Choosing Quantization Strategy: Decision Framework
Choosing the right quantization strategy depends on your constraints. This decision framework helps you pick the optimal approach for your situation.
Start With Your Constraints
If you cannot afford ANY accuracy loss, keep FP16. Full precision is your baseline. If you need fastest deployment with minimal work, try post-training quantization (PTQ) first. It requires no retraining and works in hours.

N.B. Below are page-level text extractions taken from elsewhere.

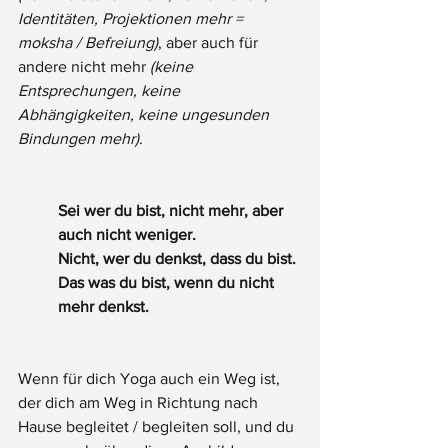
Identitäten, Projektionen mehr = 
moksha / Befreiung)
, aber auch für 
andere nicht mehr 
(keine 
Entsprechungen, keine 
Abhängigkeiten, keine ungesunden 
Bindungen mehr)
. 
Sei wer du bist, nicht mehr, aber 
auch nicht weniger. 
Nicht, wer du denkst, dass du bist. 
Das was du bist, wenn du nicht 
mehr denkst. 
Wenn für dich Yoga auch ein Weg ist, 
der dich am Weg in Richtung nach 
Hause begleitet / begleiten soll, und du 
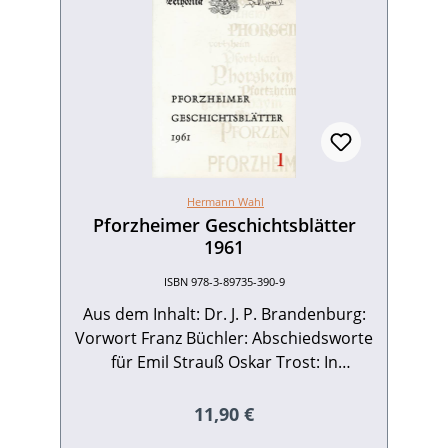
Hermann Wahl
Pforzheimer Geschichtsblätter
1961
ISBN 978-3-89735-390-9
Aus dem Inhalt: Dr. J. P. Brandenburg:
Vorwort Franz Büchler: Abschiedsworte
für Emil Strauß Oskar Trost: In
memoriam Alfons Kern Ludwig Finckh:
Alfons Kirchenmaier zum Gedächtnis
Regulärer Preis:
11,90 €
Erich Rex: Porta Hercyniae Kurt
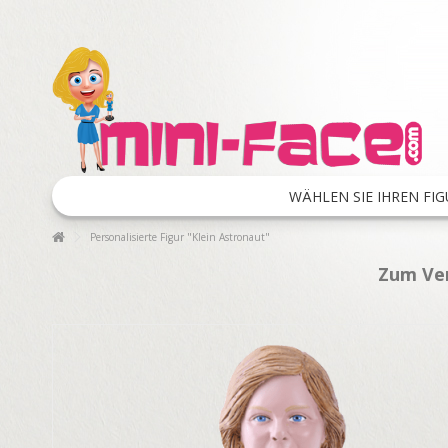
WÄHLEN SIE IHREN FIG
Personalisierte Figur "Klein Astronaut"
Zum Ver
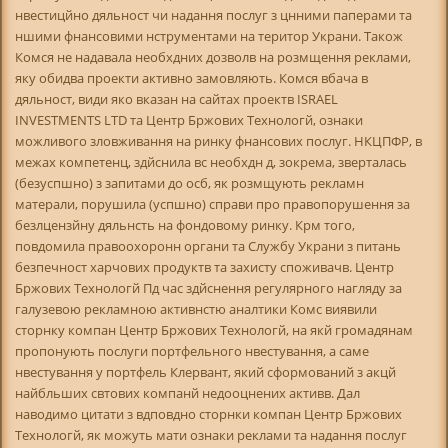
нвестицйно дяльност чи надання послуг з цнними паперами та
ншими фнансовими нструментами на територ Украни. Також
Комся не надавала необхдних дозволв на розмщення реклами,
яку обидва проекти активно замовляють. Комся вбача в
дяльност, види яко вказан на сайтах проектв ISRAEL
INVESTMENTS LTD та Центр Бржових Технологй, ознаки
можливого зловживання на ринку фнансових послуг. НКЦПФР, в
межах компетенц, здйснила вс необхдн д, зокрема, зверталась
(безуспшно) з запитами до осб, як розмщують рекламн
матерали, порушила (успшно) справи про правопорушення за
безлцензйну дяльнсть на фондовому ринку. Крм того,
повдомила правоохоронн органи та Службу Украни з питань
безпечност харчових продуктв та захисту споживачв. Центр
Бржових Технологй Пд час здйснення регулярного нагляду за
галузевою рекламною активнстю аналтики Комс виявили
сторнку компан Центр Бржових Технологй, на якй громадянам
пропонують послуги портфельного нвестування, а саме
нвестування у портфель Клервант, який сформований з акцй
найбльших свтових компанй недооцнених активв. Дал
наводимо цитати з вдповдно сторнки компан Центр Бржових
Технологй, як можуть мати ознаки реклами та надання послуг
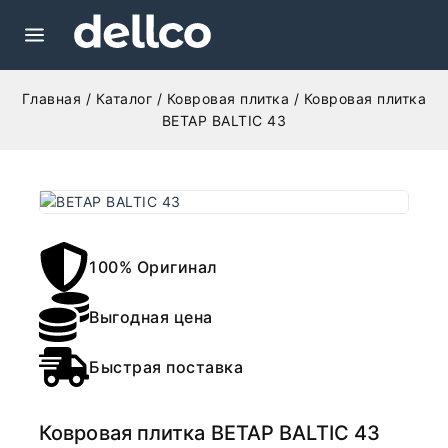
Главная
/
Каталог
/
Ковровая плитка
/
Ковровая плитка
BETAP BALTIC 43
100% Оригинал
Выгодная цена
Быстрая поставка
Ковровая плитка BETAP BALTIC 43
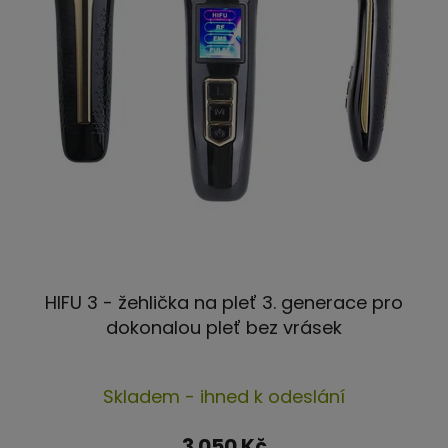
HIFU 3 - žehlička na pleť 3. generace pro
dokonalou pleť bez vrásek
Průměrné
Skladem - ihned k odeslání
hodnocení
produktu
3 050 Kč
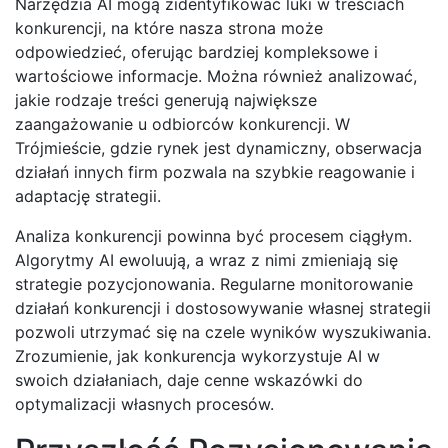
Narzędzia AI mogą zidentyfikować luki w treściach
konkurencji, na które nasza strona może
odpowiedzieć, oferując bardziej kompleksowe i
wartościowe informacje. Można również analizować,
jakie rodzaje treści generują największe
zaangażowanie u odbiorców konkurencji. W
Trójmieście, gdzie rynek jest dynamiczny, obserwacja
działań innych firm pozwala na szybkie reagowanie i
adaptację strategii.
Analiza konkurencji powinna być procesem ciągłym.
Algorytmy AI ewoluują, a wraz z nimi zmieniają się
strategie pozycjonowania. Regularne monitorowanie
działań konkurencji i dostosowywanie własnej strategii
pozwoli utrzymać się na czele wyników wyszukiwania.
Zrozumienie, jak konkurencja wykorzystuje AI w
swoich działaniach, daje cenne wskazówki do
optymalizacji własnych procesów.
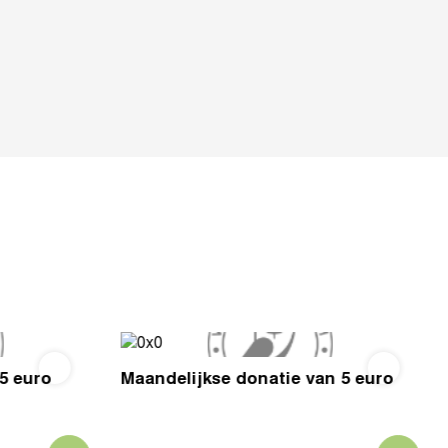
5 euro
Maandelijkse donatie van 5 euro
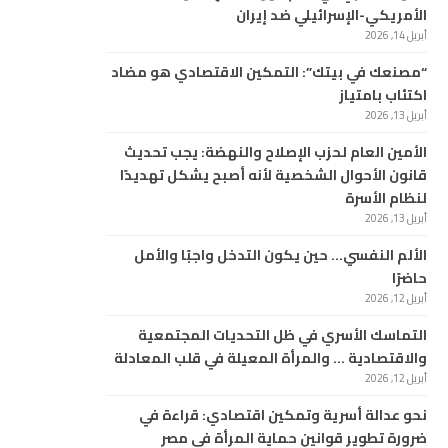
الأمريكي-الإسرائيلي ضد إيران
أبريل 14, 2026
“مصنعك في بيتك”: التمكين الاقتصادي هو مضاد
اكتئاب بامتياز
أبريل 13, 2026
الأمين العام لحزب الإصلاح والنهضة: يجب تحديث
قانون الأحوال الشخصية لأنه أصبح يشكل تهديدًا
لنظام الأسرة
أبريل 13, 2026
الألم النفسي… حين يكون التدخل واجبًا والأمل
حاضرًا
أبريل 12, 2026
التماسك الأسري في ظل التحديات المجتمعية
والاقتصادية … والمرأة المعيلة في قلب المعادلة
أبريل 12, 2026
نحو عدالة أسرية وتمكين اقتصادي: قراءة في
ضرورة تطوير قوانين حماية المرأة في مصر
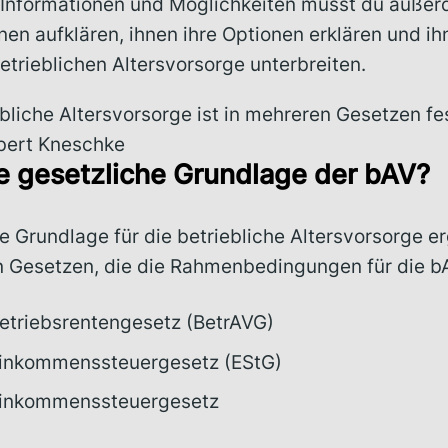
e Informationen und Möglichkeiten musst du auße
nen aufklären, ihnen ihre Optionen erklären und ih
trieblichen Altersvorsorge unterbreiten.
ebliche Altersvorsorge ist in mehreren Gesetzen f
bert Kneschke
ie gesetzliche Grundlage der bAV?
e Grundlage für die betriebliche Altersvorsorge er
 Gesetzen, die die Rahmenbedingungen für die bA
etriebsrentengesetz (BetrAVG)
inkommenssteuergesetz (EStG)
Einkommenssteuergesetz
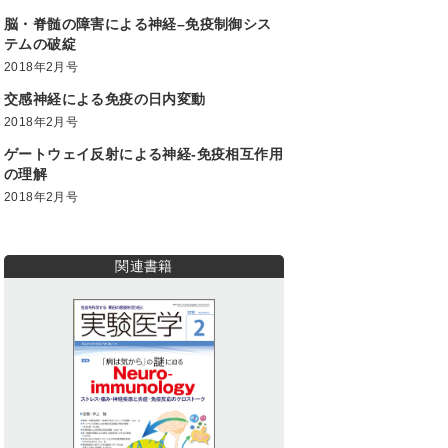
脳・脊髄の障害による神経–免疫制御シス
テムの破綻
2018年2月号
交感神経による免疫の日内変動
2018年2月号
ゲートウェイ反射による神経-免疫相互作用
の理解
2018年2月号
関連書籍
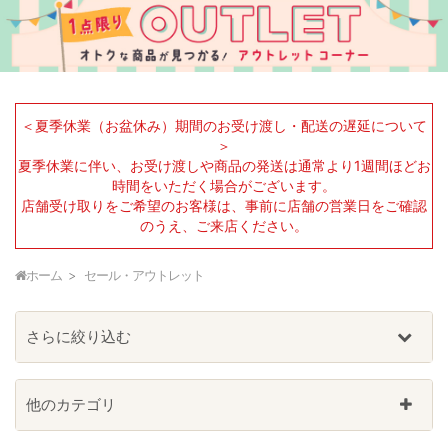
＜夏季休業（お盆休み）期間のお受け渡し・配送の遅延について
＞
夏季休業に伴い、お受け渡しや商品の発送は通常より1週間ほどお
時間をいただく場合がございます。
店舗受け取りをご希望のお客様は、事前に店舗の営業日をご確認
のうえ、ご来店ください。
ホーム
セール・アウトレット
さらに絞り込む
他のカテゴリ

If PTQ accuracy is unacceptable (more than 2% drop), move to quantization-aware training (QAT). Budget 2-3x your original training time. If deploying to edge devices with hard memory limits, target INT8 or INT4 with aggressive pruning.
Model Type Considerations
CNNs quantize easily. Most convolutional networks achieve less than 1% accuracy loss with PTQ INT8. Vision transformers are harder - attention mechanisms are sensitive. Start with dynamic quantization.
Large language models benefit most from weight-only quantization (GPTQ, AWQ). This addresses the memory bottleneck while preserving quality. Target INT4 weights with FP16 activations for best balance.
Pro tip: Always benchmark on YOUR data. Published benchmarks rarely match real-world performance on domain-specific tasks.
Decision Checklist
1) Define acceptable accuracy loss. 2) Measure baseline latency and memory. 3) Try PTQ first (lowest effort). 4) If PTQ fails, invest in QAT. 5) Validate on production-like data. 6) Monitor drift after deployment.